Obama also gave them some advice, including taking on the values of “responsibility, fairness, generosity and respect for others that will make you part of the solution instead of part of the problem.”

He also encouraged them to help stop the spread of falsehoods and conspiracy theories that can permeate social media about topics like COVID-19 and racist stereotypes.

“Social media can also be a tool to spread conflict, division and falsehoods to bully people and promote hate,” he said. “Too often it shuts us off from each other instead of bringing us together partly because it gives us the ability to select our own realities independent of facts or science or logic or common sense. We start reading only news and opinions that reinforce our own biases. We start canceling everything else out. We let opinion masquerade as fact and we treat even the wildest conspiracy theories is worthy of consideration and the iron is that usually the people who are peddling falsehoods on the internet or social media are doing so for their own purposes either to sell you something or distract you from the real issues that matter you can change that.”

Obama also told young people not to lose hope.

“Even if it all seems broken, have faith in our democracy, participate and vote,” he said. “Don’t fall for the easy cynicism that says nothing can change or that there’s only one way to bring about change.”

He also said that it’s important to exercise one’s right to vote.

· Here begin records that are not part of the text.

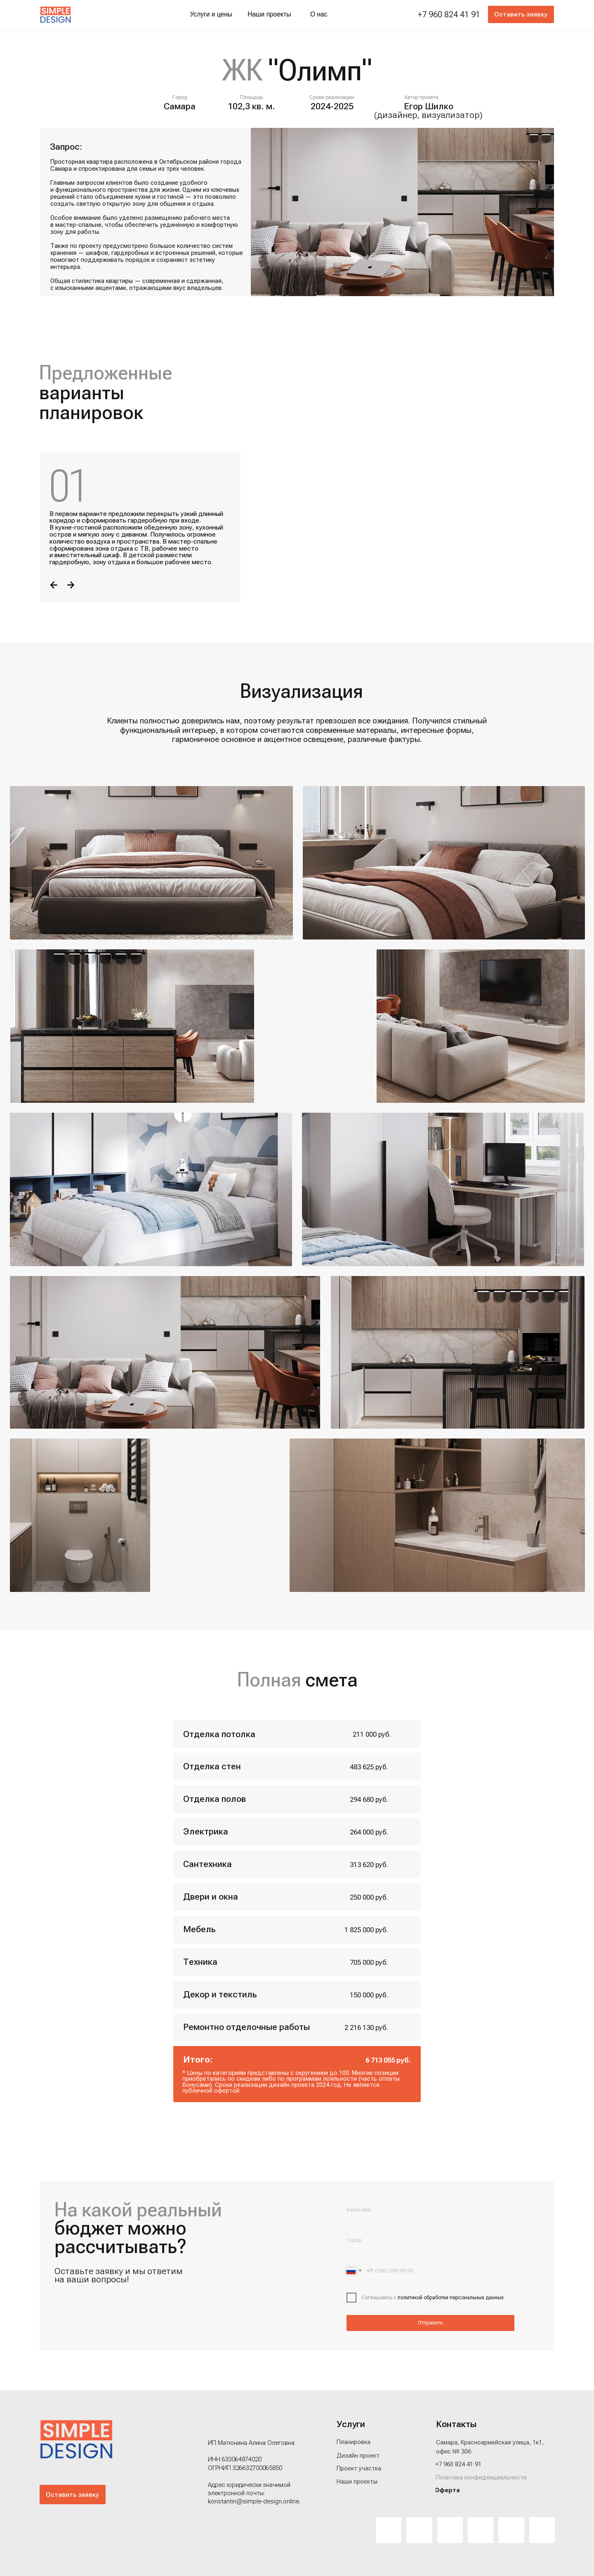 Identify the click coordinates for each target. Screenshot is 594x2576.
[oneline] (430, 2240)
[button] (521, 14)
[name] (430, 2210)
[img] (55, 15)
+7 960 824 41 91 (449, 14)
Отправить (430, 2323)
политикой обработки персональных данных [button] (450, 2298) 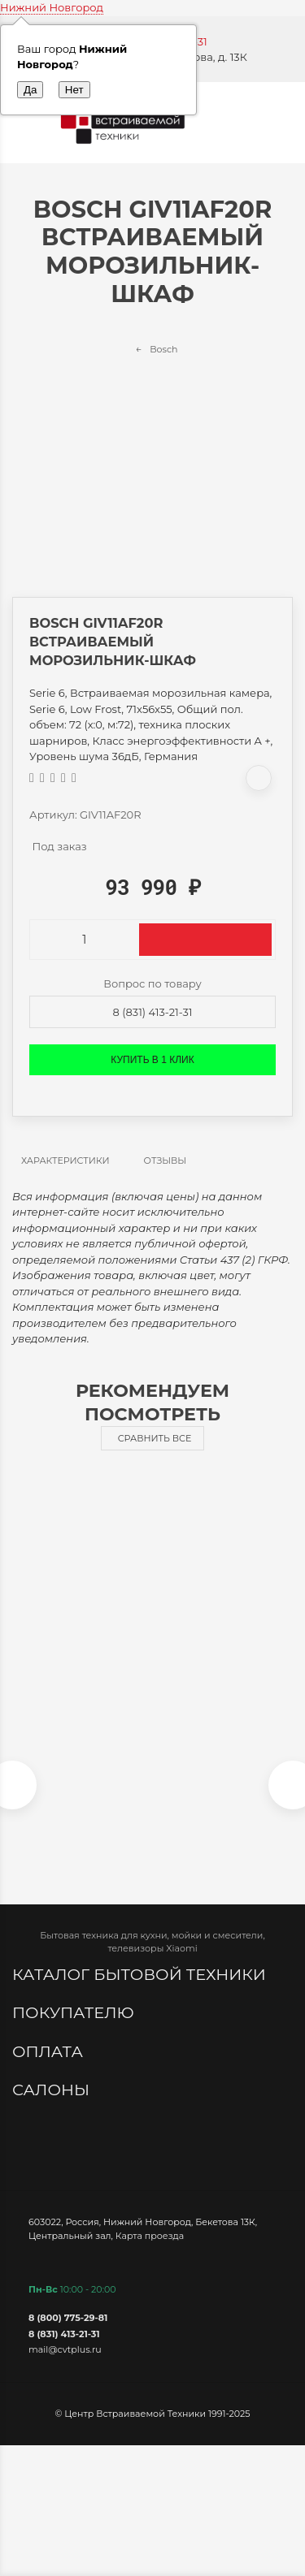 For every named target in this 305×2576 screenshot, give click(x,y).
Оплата (49, 2051)
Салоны (53, 2089)
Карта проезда (149, 2235)
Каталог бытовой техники (141, 1974)
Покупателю (75, 2012)
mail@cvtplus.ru (65, 2349)
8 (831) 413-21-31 (153, 1011)
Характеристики (65, 1160)
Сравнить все (155, 1438) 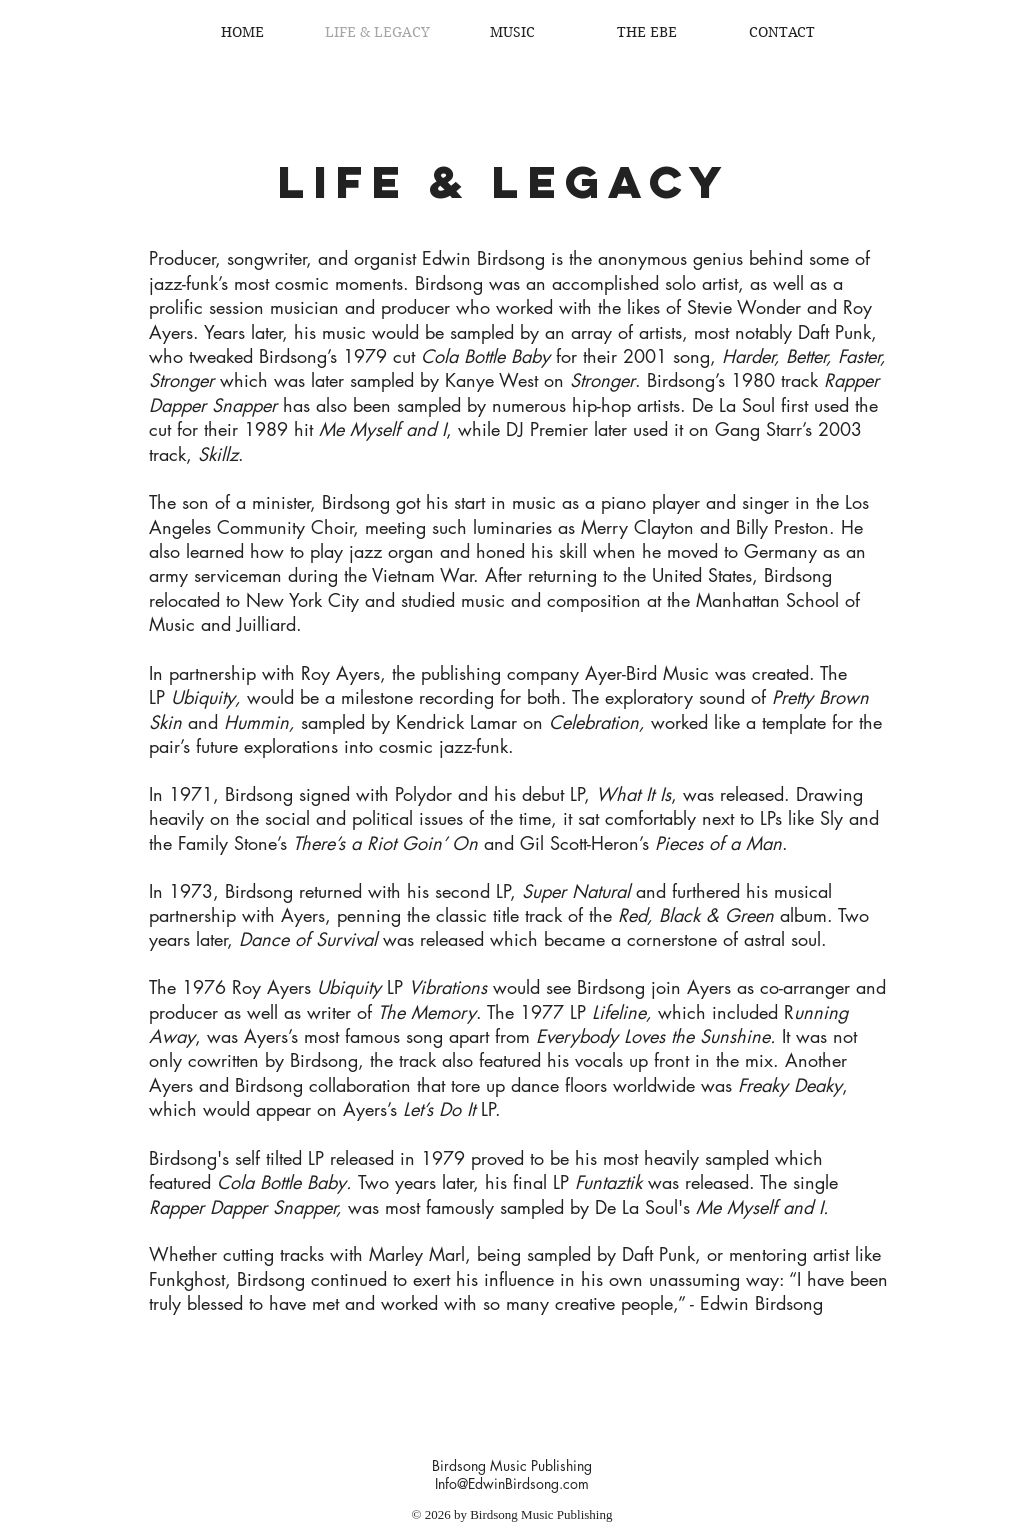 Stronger (602, 380) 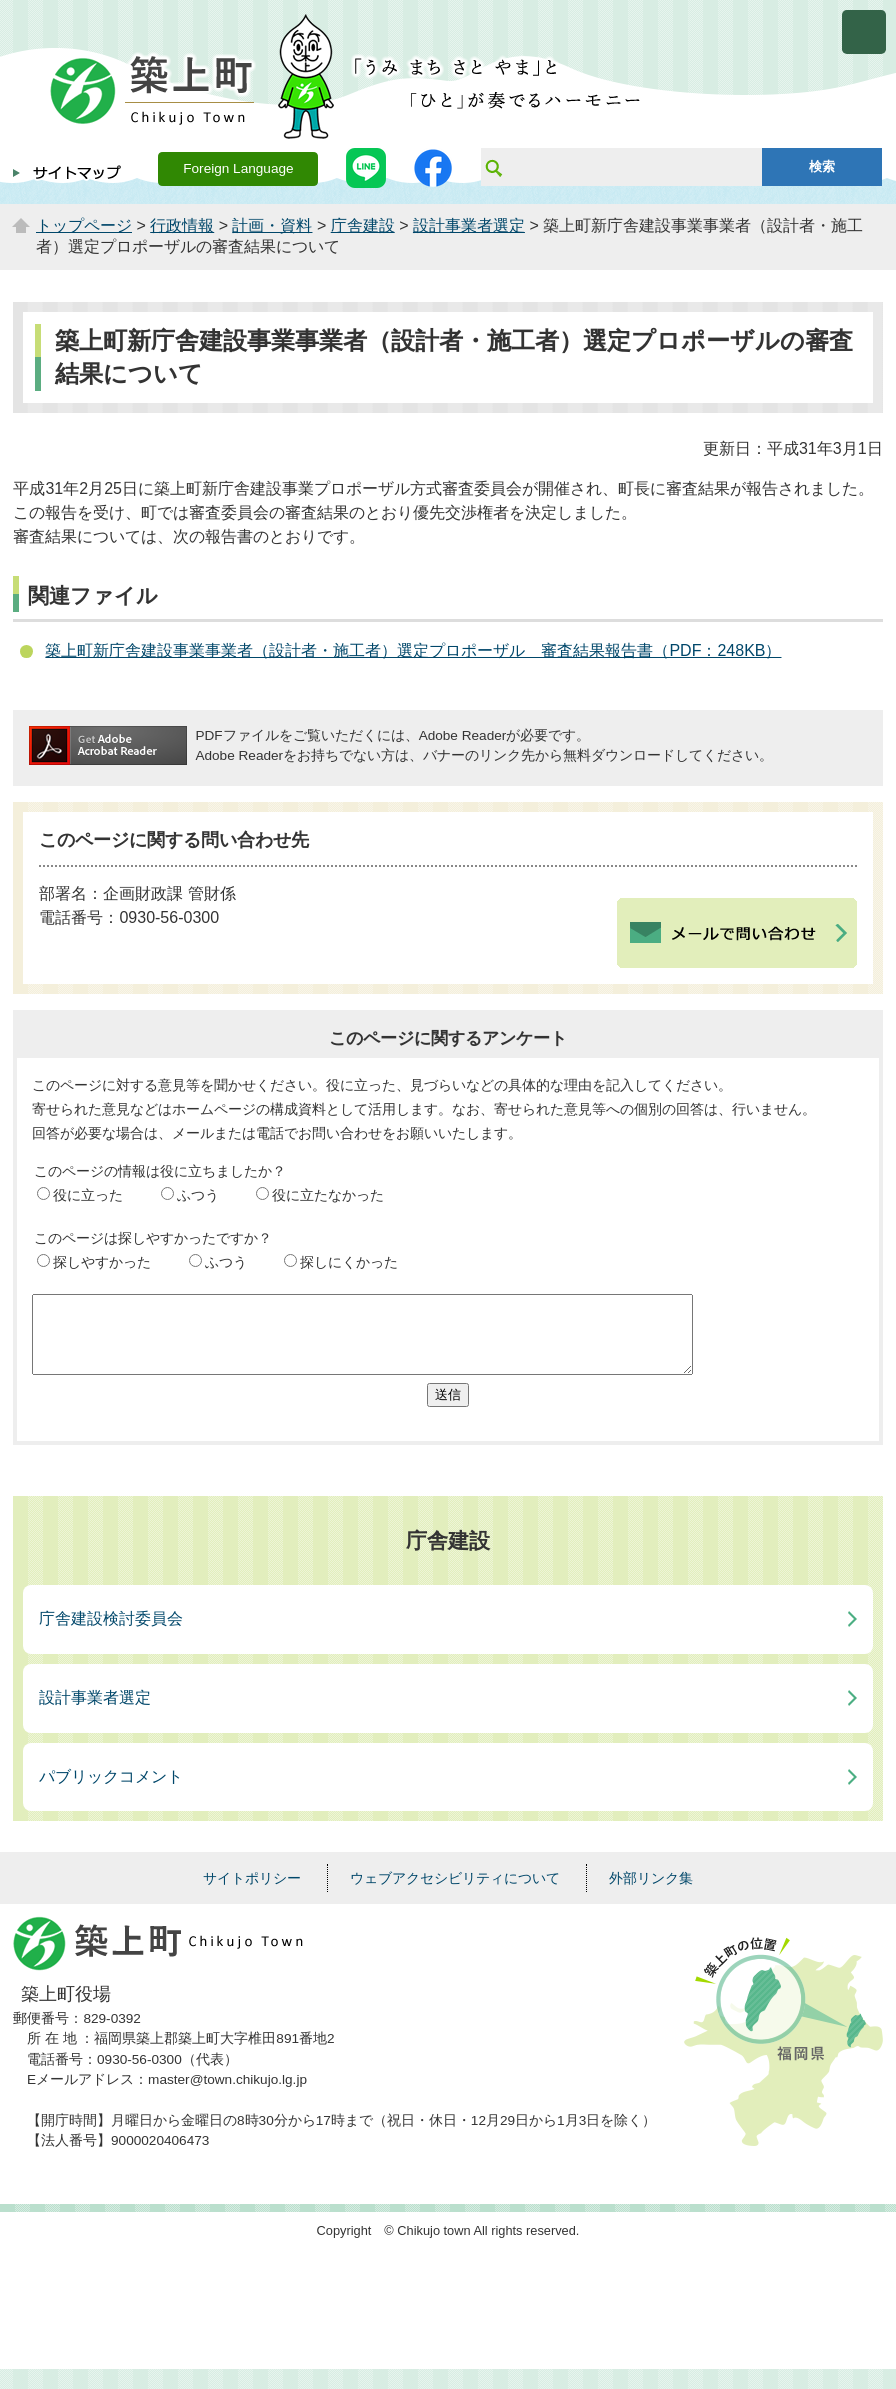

“In the midst of recent protests, I’ve noticed that there’s been some debates among young people about how useful voting is compared to direct action and civil disobedience in ending discrimination in our society,” he said. “The fact is we don’t have to choose. We need both peaceful protests and demonstrations. They are patriotic. they shine a light on injustice. They raise public awareness. They make the folks in charge uncomfortable in a way that’s healthy. After all we’re nation that was founded on protests. Eventually, though, your aspirations have to be translated into specific laws and institutional practices and that only happens when we elect good people at every level who are responsive to our demands and that includes local offices like the office of mayor or the office of district attorneys that don’t get as much attention as a presidential race but have the most direct impact on issues like how communities are policed.”